Inefficient IT and infrastructure at the border could cause perishable foods to spoil, says committee, which calls for the government to ensure the right IT is in place for prompt export and import

Parliament’s Environment, Food and Rural Affairs Committee has called on the government to ensure the right infrastructure and IT systems are in place to avoid delays at the country’s border post-Brexit.

The committee’s report highlighted the risk of perishable food getting spoilt because of “lengthy customs procedures and poor IT systems”.

The UK imports and exports large amounts of food products, and once the country leaves the European Union (EU), potential delays at the border caused by customs IT and infrastructure not working properly could lead to increased costs, the report said.

“It is imperative that the government sets out how it intends to ensure that the right IT systems and infrastructure are in place for the import and export of agricultural produce so that businesses can continue to trade smoothly with Europe, including the Republic of Ireland, and the rest of the world,” the committee said.

Border IT is currently a heated topic. In December last year, the Public Accounts Committee (PAC) discovered that the government did not expect “all new or updated IT systems to be ready” by the time the UK leaves the EU and was assuming risks to the border would not change immediately. This is despite 30 of the 85 IT systems at the UK border needing to be replaced or changed because of Brexit.

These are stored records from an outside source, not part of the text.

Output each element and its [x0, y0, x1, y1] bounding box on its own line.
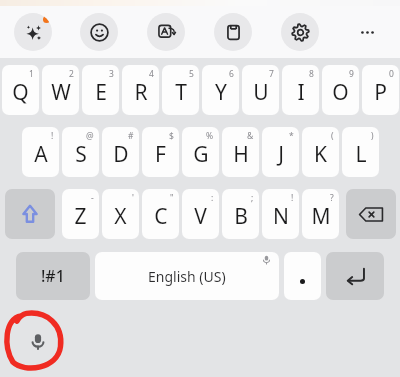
- staticText: D: [113, 140, 129, 169]
- staticText: 5: [189, 68, 194, 80]
- button[interactable]: J: [262, 127, 299, 177]
- staticText: W: [51, 78, 71, 107]
- button[interactable]: English (US): [95, 252, 279, 300]
- staticText: !: [291, 192, 294, 204]
- staticText: Q: [12, 78, 29, 107]
- button[interactable]: S: [62, 127, 99, 177]
- staticText: M: [311, 202, 331, 231]
- staticText: 2: [69, 68, 74, 80]
- staticText: #: [128, 130, 134, 142]
- staticText: ': [132, 192, 134, 204]
- staticText: 9: [349, 68, 354, 80]
- button[interactable]: T: [162, 65, 199, 115]
- staticText: !: [51, 130, 54, 142]
- button[interactable]: Backspace: [346, 189, 396, 239]
- staticText: :: [211, 192, 214, 204]
- staticText: Z: [74, 202, 87, 231]
- button[interactable]: W: [42, 65, 79, 115]
- staticText: P: [374, 78, 387, 107]
- button[interactable]: O: [322, 65, 359, 115]
- staticText: 0: [389, 68, 394, 80]
- button[interactable]: E: [82, 65, 119, 115]
- staticText: X: [114, 202, 127, 231]
- button[interactable]: D: [102, 127, 139, 177]
- staticText: ?: [330, 192, 334, 204]
- staticText: I: [297, 78, 305, 107]
- button[interactable]: U: [242, 65, 279, 115]
- staticText: @: [86, 130, 94, 142]
- button[interactable]: N: [262, 189, 299, 239]
- button[interactable]: M: [302, 189, 339, 239]
- staticText: E: [95, 78, 107, 107]
- staticText: ": [170, 192, 174, 204]
- button[interactable]: H: [222, 127, 259, 177]
- staticText: U: [253, 78, 269, 107]
- staticText: ;: [251, 192, 254, 204]
- staticText: 8: [309, 68, 314, 80]
- staticText: C: [154, 202, 168, 231]
- button[interactable]: AI writing tools: [14, 13, 52, 51]
- button[interactable]: Q: [2, 65, 39, 115]
- button[interactable]: G: [182, 127, 219, 177]
- button[interactable]: !#1: [16, 252, 90, 300]
- button[interactable]: Clipboard: [214, 13, 252, 51]
- staticText: 3: [109, 68, 114, 80]
- staticText: N: [273, 202, 289, 231]
- button[interactable]: V: [182, 189, 219, 239]
- button[interactable]: L: [342, 127, 379, 177]
- button[interactable]: [284, 252, 321, 300]
- button[interactable]: R: [122, 65, 159, 115]
- button[interactable]: I: [282, 65, 319, 115]
- button[interactable]: Emoji: [80, 13, 118, 51]
- button[interactable]: Y: [202, 65, 239, 115]
- staticText: R: [134, 78, 148, 107]
- staticText: L: [355, 140, 367, 169]
- staticText: J: [278, 140, 284, 169]
- button[interactable]: Translate: [147, 13, 185, 51]
- staticText: F: [155, 140, 166, 169]
- staticText: !#1: [41, 265, 65, 287]
- staticText: S: [75, 140, 87, 169]
- button[interactable]: P: [362, 65, 399, 115]
- staticText: V: [194, 202, 207, 231]
- staticText: %: [206, 130, 214, 142]
- staticText: T: [175, 78, 187, 107]
- button[interactable]: A: [22, 127, 59, 177]
- staticText: 6: [229, 68, 234, 80]
- staticText: 1: [29, 68, 34, 80]
- button[interactable]: C: [142, 189, 179, 239]
- staticText: Y: [215, 78, 227, 107]
- staticText: *: [289, 130, 294, 142]
- staticText: 4: [149, 68, 154, 80]
- staticText: English (US): [148, 267, 226, 286]
- staticText: -: [91, 192, 94, 204]
- staticText: 7: [269, 68, 274, 80]
- staticText: (: [331, 130, 334, 142]
- button[interactable]: K: [302, 127, 339, 177]
- staticText: O: [332, 78, 349, 107]
- button[interactable]: B: [222, 189, 259, 239]
- button[interactable]: Enter: [326, 252, 384, 300]
- staticText: K: [314, 140, 327, 169]
- button[interactable]: X: [102, 189, 139, 239]
- staticText: H: [233, 140, 249, 169]
- staticText: A: [34, 140, 48, 169]
- staticText: $: [169, 130, 174, 142]
- staticText: B: [234, 202, 248, 231]
- button[interactable]: More options: [348, 13, 386, 51]
- button[interactable]: Shift: [5, 189, 55, 239]
- button[interactable]: Voice input: [16, 319, 60, 363]
- staticText: &: [247, 130, 254, 142]
- button[interactable]: F: [142, 127, 179, 177]
- staticText: G: [193, 140, 209, 169]
- button[interactable]: Settings: [281, 13, 319, 51]
- button[interactable]: Z: [62, 189, 99, 239]
- staticText: ): [371, 130, 374, 142]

HM Revenue and Customs’ (HMRC) new Customs Declaration Service (CDS) system is due to go live in January 2019 – just two months before the UK leaves the EU – and will replace the existing chief customs system used for handling import and export freight from outside the EU, which has been in place for 25 years.

HMRC says it has passed the halfway point in its development work on the system, but still cannot guarantee that the system will be ready by March 2019.

The Department for Environment, Food and Rural Affairs (Defra) has also been criticised not taking Brexit IT changes seriously enough. Half of the department’s work streams involve IT, yet many of projects are still in the very early stages, simply doing “discovery work” on establishing the needs and scope of the service required.

Once it leaves the EU, the UK could be treated as a “third country”, which means more rigorous checks and paperwork will be needed, particularly on animals and animal products, with veterinary surgeons needing to sign a health certificate to accompany the products.

This system is currently paper-based, and the report called on the government to “invest in IT systems to improve traceability that enables data to be shared along the supply chain and to ensure that export health certificates are in place”.